Opportunities, Pitfalls, and Strategies

In the realm of artificial intelligence, progress never comes from nowhere. Its evolution, indeed, is an accumulation of years of relentless pursuit and exceptional breakthroughs. One such disruption emerged in 2022, with the advent of Generative AI.

The story of AI’s evolution started with a focus on deep learning, a machine learning technique where layers of neural networks process data and make decisions.

Generative AI emerged as a game-changer in 2022. It has the potential to create new written, visual, and auditory content based on existing data or given prompts. With this emergence, the productivity race truly took off. Generative AI capabilities usually include diverse use cases such as content generation, summarization, code generation, and semantic search.

Elqano and Generative AI: Harnessing Power, Evading Pitfalls

At Elqano, we saw both the potential and the pitfalls of generative AI.

Instances such as the accidental leaking of sensitive data via ChatGPT at Samsung underscore the pressing issues of data confidentiality. In response, Samsung temporarily banned generative tools. However, this action does not solve the AI problems faced by companies as more and more generative tools will be introduced in the coming years.

Prompt sensibility is another hurdle. Bad prompts can be incomplete, vague, or misleading, which can lead to undesirable results. Meanwhile, a good prompt provides relevant information and clear instructions.

Moreover, we must consider ‘model hallucination.’ This phenomenon occurs when the AI model combines unrelated or inaccurate information from its training data or misinterprets the user’s query, resulting in fictional or incorrect information. It is crucial to verify AI-generated responses to avoid such issues.

Strategies for Safe Integration and Effective Use of Generative AI

At Elqano, we developed an approach to avoid these pitfalls and benefit from generative AI.

At the core of our philosophy is a pragmatic approach that prioritizes customer relations. This ethos serves as the guiding principle for our internal R&D team that specializes in Machine Learning and Natural Language Processing (ML/NLP).

Our main focus: A Secure Environment. Our algorithm is hosted on an Azure server in our client’s cloud, ensuring data confidentiality.

In addition to these strategies, it is essential to think about the process to avoid misinformation, identify the right partnerships, and understand the underlying technology.

Now, what Role Can the Generative AI Play in Knowledge Management

A short reminder about knowledge management, what does it mean?

Knowledge Management (KM) is a multidisciplinary approach that makes the best use of an organization’s knowledge.

It encompasses creating, sharing, using, and managing the organization’s knowledge and information.

Generative AI can significantly enhance KM through various use cases, including:

  • Summarizing, gathering, and reconstructing information
  • Creating intelligent knowledge bases
  • Extracting knowledge
  • Performing topic modeling and automated documentation
  • Reviewing and optimizing content
  • Curating data automatically
  • Performing semantic searches and smart document analyses
  • Recognizing sensitive content
  • Referencing source content
  • Enabling business intelligence, trend identification, and sentiment analysis
  • Detecting anomalies
  • Generating knowledge graphs and multilingual content

Our next step: Integrating Generative AI to Improve Elqano’s Solutions

Elqano aims to combine the best of both worlds: our philosophy of security, control, and human-centric approach, with the power of AI and Generative AI. We are integrating advanced features that tap into the power of Generative AI.

These include:

Refining Collaboration with “Automated Drafts of Answers”

Currently, Elqano’s robust functionality is rooted in fostering internal expertise within an organization.

When questions are posed by collaborators, our system identifies the most knowledgeable internal expert in that specific field by analyzing document indexation.
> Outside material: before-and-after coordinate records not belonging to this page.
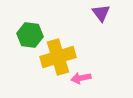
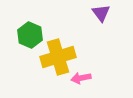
green hexagon: rotated 15 degrees clockwise
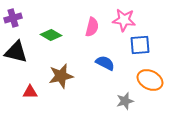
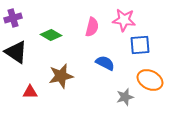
black triangle: rotated 20 degrees clockwise
gray star: moved 4 px up
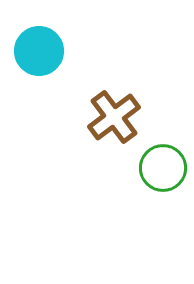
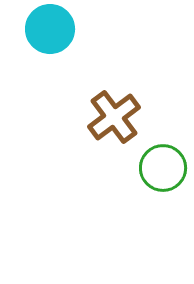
cyan circle: moved 11 px right, 22 px up
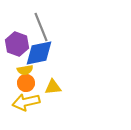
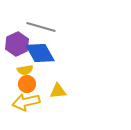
gray line: rotated 52 degrees counterclockwise
purple hexagon: rotated 15 degrees clockwise
blue diamond: moved 1 px right; rotated 72 degrees clockwise
orange circle: moved 1 px right, 1 px down
yellow triangle: moved 5 px right, 4 px down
This expedites the information-sharing process, ensuring questions are directed to the right people without delay.

As we move forward, we aim to integrate the capabilities of Generative AI to further streamline this process.
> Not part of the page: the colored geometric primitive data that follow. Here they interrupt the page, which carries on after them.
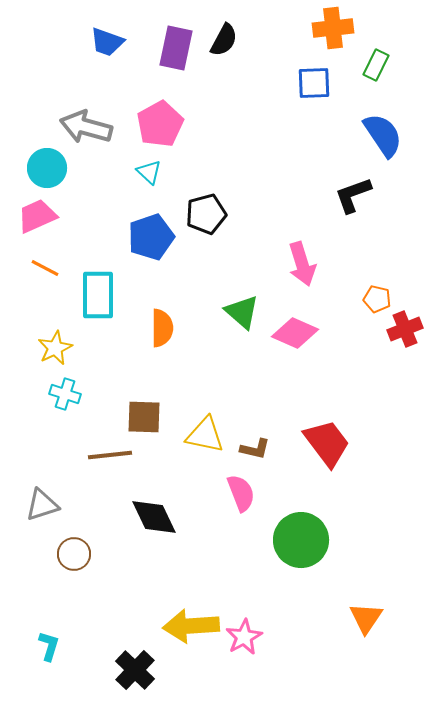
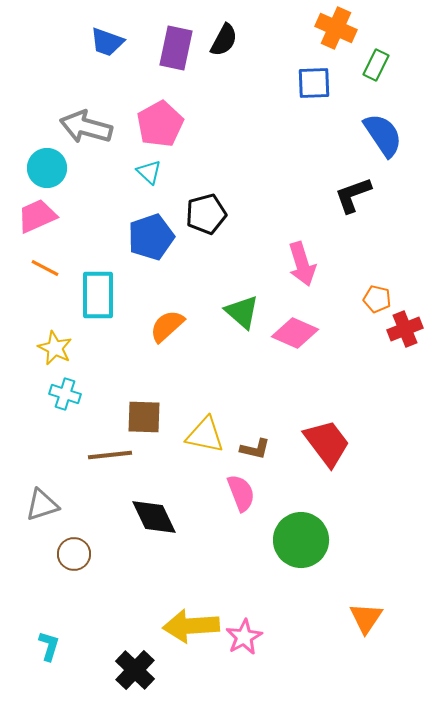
orange cross: moved 3 px right; rotated 30 degrees clockwise
orange semicircle: moved 5 px right, 2 px up; rotated 132 degrees counterclockwise
yellow star: rotated 20 degrees counterclockwise
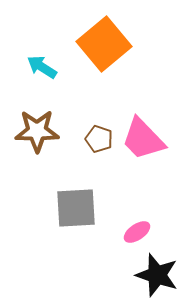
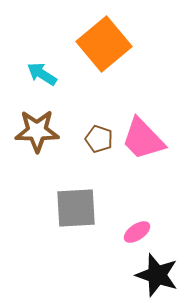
cyan arrow: moved 7 px down
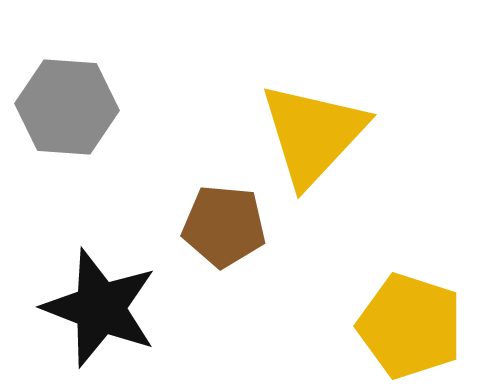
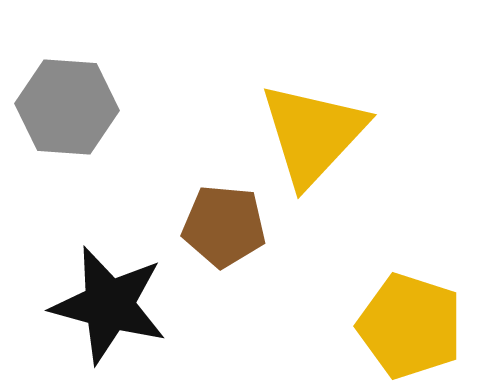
black star: moved 9 px right, 3 px up; rotated 6 degrees counterclockwise
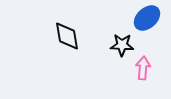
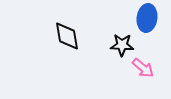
blue ellipse: rotated 40 degrees counterclockwise
pink arrow: rotated 125 degrees clockwise
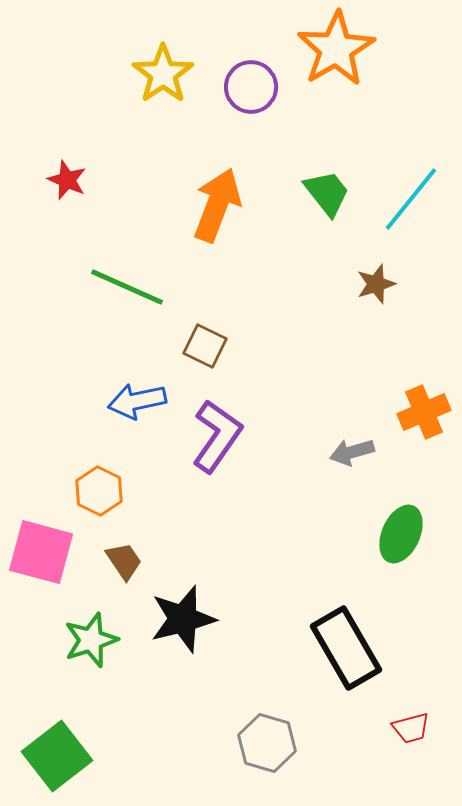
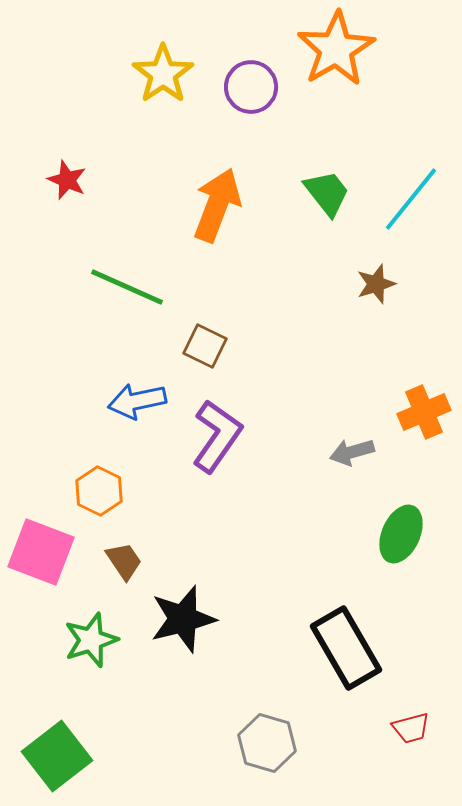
pink square: rotated 6 degrees clockwise
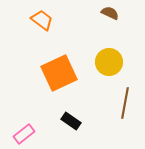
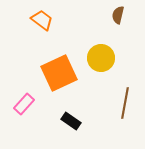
brown semicircle: moved 8 px right, 2 px down; rotated 102 degrees counterclockwise
yellow circle: moved 8 px left, 4 px up
pink rectangle: moved 30 px up; rotated 10 degrees counterclockwise
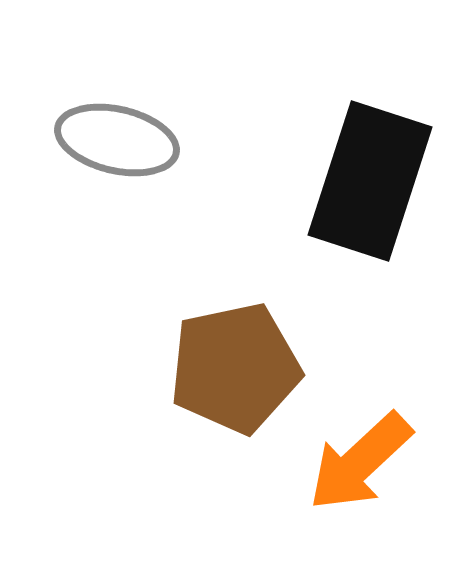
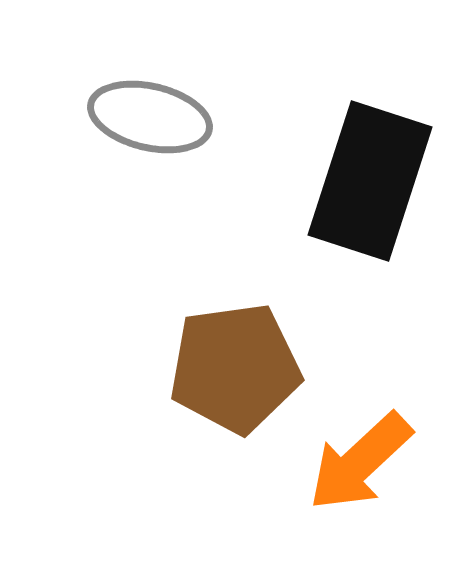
gray ellipse: moved 33 px right, 23 px up
brown pentagon: rotated 4 degrees clockwise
The new feature, “Automated Drafts of Answers”, will produce preliminary responses to the posed questions by leveraging the AI’s understanding of the indexed documents and the organization’s collective knowledge.

These AI-generated drafts do not replace the human experts but rather provide them with a foundation to build upon.

Experts can then review, modify, validate, or dismiss the proposed answers. This not only accelerates response times but also alleviates the workload on experts by providing them a head start in crafting their responses.

In addition, we are setting a new benchmark for data validity. Contrasting with Large Language Models like ChatGPT, which typically utilize public and non-verified data, our generative AI operates on expert-validated data drawn from internally verified sources. This unique approach guarantees a higher level of data security and the reliability of the AI experience we offer.

By innovating and continuously refining these features, we aim to provide an unparalleled user experience that marries safety, control, and the immense potential of AI and Generative AI.

The Journey Continues

The journey to harness the full potential of generative AI in knowledge management is ongoing. But with the right strategies, tools, and philosophies, we believe we can transform the way organizations manage and utilize their most valuable resource: knowledge.

As we embark on this exciting journey, we are grateful for your continued support and look forward to exploring the endless possibilities of generative AI together.